**Required action:**
Go to the line below containing "запахом свежеотпечатанной книги), рисует" and print exactly from there through the line containing "главной соперницей Шанель, создательницей", both included. Print nothing else.

**Records:**
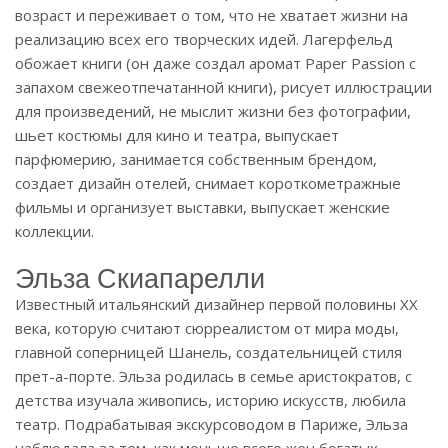
возраст и переживает о том, что не хватает жизни на
реализацию всех его творческих идей. Лагерфельд
обожает книги (он даже создал аромат Paper Passion с
запахом свежеотпечатанной книги), рисует иллюстрации
для произведений, не мыслит жизни без фотографии,
шьет костюмы для кино и театра, выпускает
парфюмерию, занимается собственным брендом,
создает дизайн отелей, снимает короткометражные
фильмы и организует выставки, выпускает женские
коллекции.
Эльза Скиапарелли
Известный итальянский дизайнер первой половины XX
века, которую считают сюрреалистом от мира моды,
главной соперницей Шанель, создательницей стиля
прет-а-порте. Эльза родилась в семье аристократов, с
детства изучала живопись, историю искусств, любила
театр. Подрабатывая экскурсоводом в Париже, Эльза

**Finished task:**
запахом свежеотпечатанной книги), рисует иллюстрации
для произведений, не мыслит жизни без фотографии,
шьет костюмы для кино и театра, выпускает
парфюмерию, занимается собственным брендом,
создает дизайн отелей, снимает короткометражные
фильмы и организует выставки, выпускает женские
коллекции.
Эльза Скиапарелли
Известный итальянский дизайнер первой половины XX
века, которую считают сюрреалистом от мира моды,
главной соперницей Шанель, создательницей стиля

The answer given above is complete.